No pictures, no extra lines: copy exactly from the line with "20.07.2024 um 23:27 Uhr" through the end of the entries.

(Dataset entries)
------------------------------
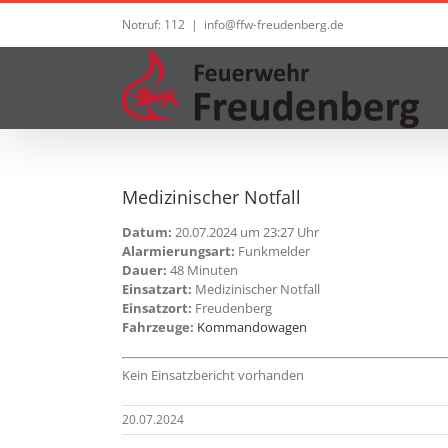
Zum
Notruf: 112
|
info@ffw-freudenberg.de
Inhalt
springen
Medizinischer Notfall
Datum:
20.07.2024 um 23:27 Uhr
Alarmierungsart:
Funkmelder
Dauer:
48 Minuten
Einsatzart:
Medizinischer Notfall
Einsatzort:
Freudenberg
Fahrzeuge:
Kommandowagen
Kein Einsatzbericht vorhanden
20.07.2024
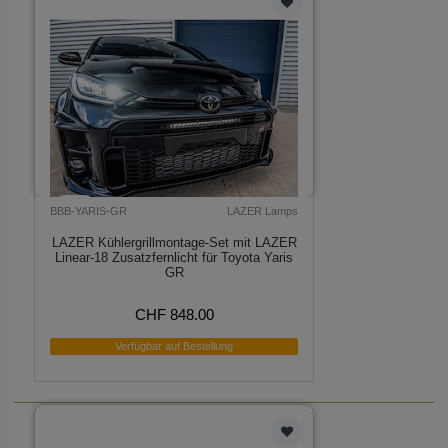
BBB-YARIS-GR
LAZER Lamps
LAZER Kühlergrillmontage-Set mit LAZER
Linear-18 Zusatzfernlicht für Toyota Yaris
GR
CHF 848.00
Verfügbar auf Bestellung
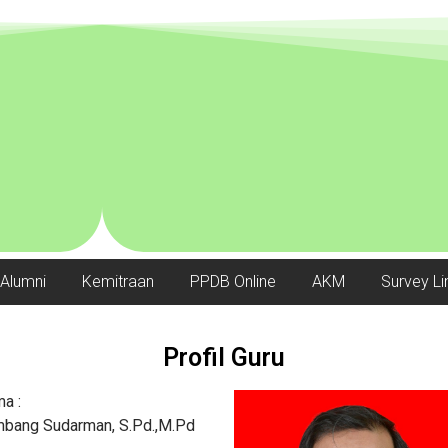
Alumni
Kemitraan
PPDB Online
AKM
Survey Li
Profil Guru
a :
bang Sudarman, S.Pd.,M.Pd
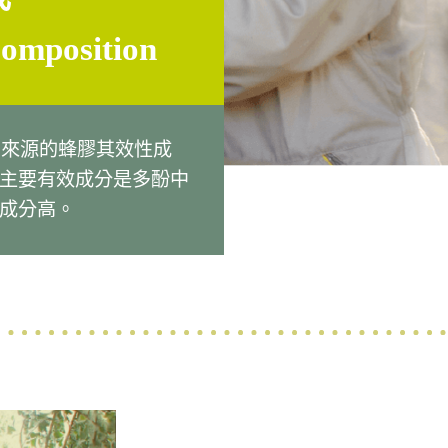
omposition
不同來源的蜂膠其效性成
主要有效成分是多酚中
成分高。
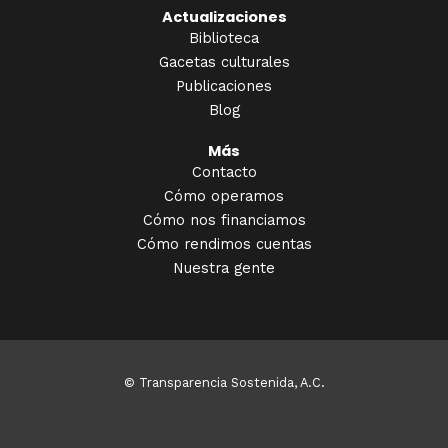
Actualizaciones
Biblioteca
Gacetas culturales
Publicaciones
Blog
Más
Contacto
Cómo operamos
Cómo nos financiamos
Cómo rendimos cuentas
Nuestra gente
© Transparencia Sostenida, A.C.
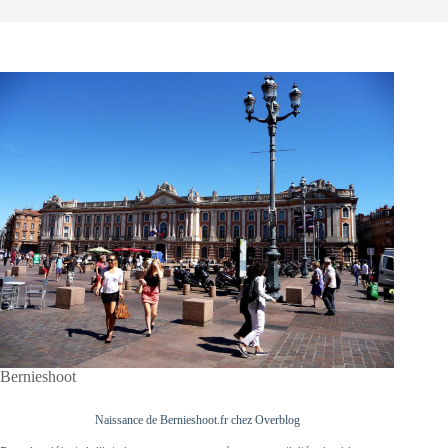
Bernieshoot
Naissance de Bernieshoot.fr chez Overblog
------------------------------
> Response area:
20.07.2024 um 23:27 Uhr
Alarmierungsart:
Funkmelder
Dauer:
48 Minuten
Einsatzart:
Medizinischer Notfall
Einsatzort:
Freudenberg
Fahrzeuge:
Kommandowagen
Kein Einsatzbericht vorhanden
20.07.2024
BBB-YARIS-GR
LAZER Lamps
LAZER Kühlergrillmontage-Set mit LAZER
Linear-18 Zusatzfernlicht für Toyota Yaris
GR
CHF 848.00
Verfügbar auf Bestellung
Alumni
Kemitraan
PPDB Online
AKM
Survey Li
Profil Guru
a :
bang Sudarman, S.Pd.,M.Pd
omposition
不同來源的蜂膠其效性成
主要有效成分是多酚中
成分高。
Actualizaciones
Biblioteca
Gacetas culturales
Publicaciones
Blog
Más
Contacto
Cómo operamos
Cómo nos financiamos
Cómo rendimos cuentas
Nuestra gente
© Transparencia Sostenida, A.C.
Bernieshoot
Naissance de Bernieshoot.fr chez Overblog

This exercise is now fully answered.